I'm looking for the most performant way to transform a huge seq (size
250000) of maps into a single CSV.
The data structure looks something like:
(def data-struct
(repeat 250000 {:one 1 :two 2 :three 3 :four 4}))
A naive implementation would be:
(let [f #(->> % (map (comp str val)) (clojure.string/join ","))]
(->> data-struct
(map f)
(clojure.string/join "\n")))
However, this takes far too long for my application (an the order of 10s of
seconds).
Another attempt using reducers:
(require '[clojure.core.reducers :as r])
(let [f #(->> % (map (comp str val)) (clojure.string/join ","))
r-join (fn
([] nil)
([x y]
(if (and x y) (str x "\n" y)
(if x (str x)
(if y (str y))))))]
(->> data-struct
(r/map f)
(r/fold r-join)))
Still not great.
But, Looking at the sources of clojure.string/join and clojure.core/str, it
becomes apparent that the both implementations create an instance of
java.lang.StringBuilder
for each element in the sequence. (I have to imagine this is the main
issue, even though GC seems to only be ~5% of the runtime)

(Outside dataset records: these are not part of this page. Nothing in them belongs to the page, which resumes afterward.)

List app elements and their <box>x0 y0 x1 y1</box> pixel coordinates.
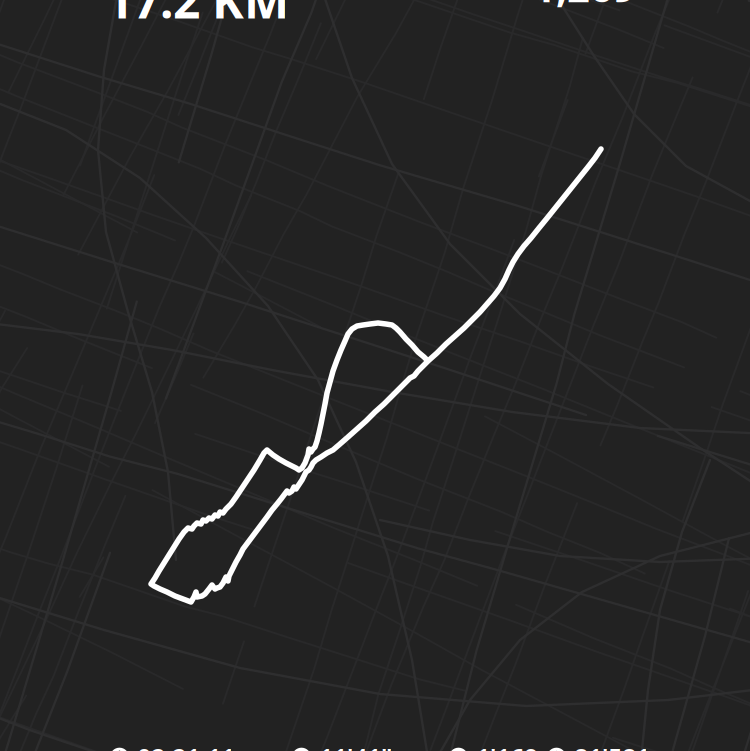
staticText: 02:21:11 <box>137 740 235 751</box>
staticText: 1,269 <box>533 0 636 13</box>
staticText: 1'169 <box>476 740 538 751</box>
staticText: 17.2 KM <box>106 0 289 32</box>
staticText: 11'41" <box>319 740 392 751</box>
staticText: 81'581 <box>574 740 650 751</box>
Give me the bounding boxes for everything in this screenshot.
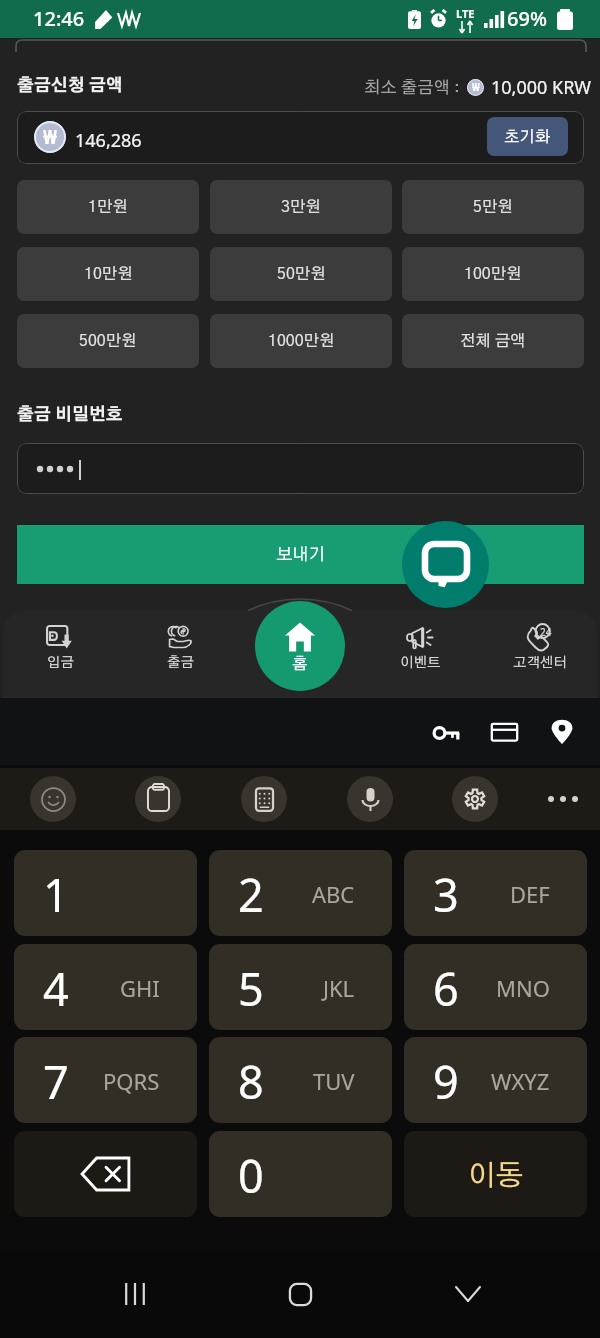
staticText: 50만원 [277, 266, 326, 282]
button[interactable]: 비밀번호 [424, 710, 468, 754]
button[interactable]: 500만원 [17, 314, 199, 368]
staticText: 1만원 [88, 199, 128, 215]
button[interactable]: 7 [14, 1037, 197, 1123]
button[interactable]: 100만원 [402, 247, 584, 301]
staticText: 500만원 [79, 333, 137, 349]
staticText: JKL [323, 973, 355, 1003]
staticText: LTE [456, 6, 475, 21]
staticText: 이동 [468, 1162, 524, 1191]
staticText: ₩ [472, 80, 480, 94]
button[interactable]: 24 [480, 611, 600, 698]
button[interactable]: 초기화 [487, 117, 568, 156]
staticText: 5만원 [473, 199, 513, 215]
staticText: 1000만원 [268, 333, 335, 349]
staticText: GHI [120, 973, 160, 1003]
button[interactable]: 50만원 [210, 247, 392, 301]
staticText: 146,286 [75, 128, 142, 153]
staticText: 출금 비밀번호 [17, 406, 123, 423]
button[interactable]: 1 [14, 850, 197, 936]
staticText: 홈 [292, 656, 308, 672]
staticText: 9 [433, 1051, 459, 1112]
button[interactable]: 4 [14, 944, 197, 1030]
button[interactable]: 3만원 [210, 180, 392, 234]
staticText: PQRS [103, 1066, 160, 1096]
staticText: 10만원 [84, 266, 133, 282]
button[interactable]: 홈 [255, 601, 345, 691]
staticText: 3만원 [281, 199, 321, 215]
button[interactable]: 홈 [255, 1270, 345, 1318]
button[interactable]: 카드 [482, 710, 526, 754]
staticText: DEF [510, 879, 550, 909]
button[interactable]: 입금 [0, 611, 120, 698]
staticText: ABC [312, 879, 355, 909]
button[interactable]: 8 [209, 1037, 392, 1123]
staticText: ₩ [43, 123, 58, 149]
staticText: MNO [496, 973, 550, 1003]
staticText: 고객센터 [513, 656, 567, 670]
button[interactable]: 6 [404, 944, 587, 1030]
button[interactable]: 음성 입력 [347, 776, 393, 822]
staticText: 69% [507, 5, 547, 32]
button[interactable]: 출금 [120, 611, 240, 698]
button[interactable]: 0 [209, 1131, 392, 1217]
button[interactable]: 더보기 [541, 777, 585, 821]
staticText: TUV [313, 1066, 355, 1096]
staticText: 전체 금액 [460, 333, 526, 349]
staticText: 24 [540, 625, 552, 639]
staticText: 입금 [47, 656, 74, 670]
button[interactable]: 키보드 닫기 [423, 1270, 513, 1318]
button[interactable]: 이모티콘 [30, 776, 76, 822]
button[interactable]: 보내기 [17, 525, 584, 584]
button[interactable]: 지우기 [14, 1131, 197, 1217]
staticText: 7 [43, 1051, 69, 1112]
staticText: 보내기 [276, 546, 326, 563]
button[interactable]: 전체 금액 [402, 314, 584, 368]
button[interactable]: 이벤트 [360, 611, 480, 698]
button[interactable]: 이동 [404, 1131, 587, 1217]
staticText: 8 [238, 1051, 264, 1112]
button[interactable]: 최근 앱 [90, 1270, 180, 1318]
staticText: 2 [238, 864, 264, 925]
button[interactable]: 1000만원 [210, 314, 392, 368]
staticText: 100만원 [464, 266, 522, 282]
button[interactable]: 10만원 [17, 247, 199, 301]
button[interactable]: 9 [404, 1037, 587, 1123]
button[interactable]: 3 [404, 850, 587, 936]
staticText: 4 [43, 958, 69, 1019]
button[interactable]: 키보드 모드 [241, 776, 287, 822]
staticText: 0 [238, 1145, 264, 1206]
button[interactable]: 상담 채팅 [402, 521, 489, 608]
staticText: 6 [433, 958, 459, 1019]
button[interactable]: 설정 [452, 776, 498, 822]
button[interactable]: 클립보드 [135, 776, 181, 822]
staticText: 최소 출금액 : [364, 79, 460, 96]
staticText: 3 [433, 864, 459, 925]
staticText: 초기화 [504, 129, 551, 145]
button[interactable]: 1만원 [17, 180, 199, 234]
staticText: 10,000 KRW [491, 75, 592, 100]
button[interactable]: 5 [209, 944, 392, 1030]
staticText: 12:46 [33, 5, 85, 32]
button[interactable]: 5만원 [402, 180, 584, 234]
staticText: 1 [43, 864, 69, 925]
staticText: WXYZ [491, 1066, 550, 1096]
staticText: 이벤트 [400, 656, 441, 670]
button[interactable]: 2 [209, 850, 392, 936]
staticText: 출금 [167, 656, 194, 670]
button[interactable]: 주소 [540, 710, 584, 754]
staticText: 5 [238, 958, 264, 1019]
staticText: 출금신청 금액 [17, 77, 123, 94]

Would it make sense to instantiate one java.lang.StringBuilder for all of
the concatenation (and call java.lang.StringBuilder append)?
What's the best way to do this with idiomatic Clojure?
Thanks a lot!
--
You received this message because you are subscribed to the Google
Groups "Clojure" group.
To post to this group, send email to [email protected]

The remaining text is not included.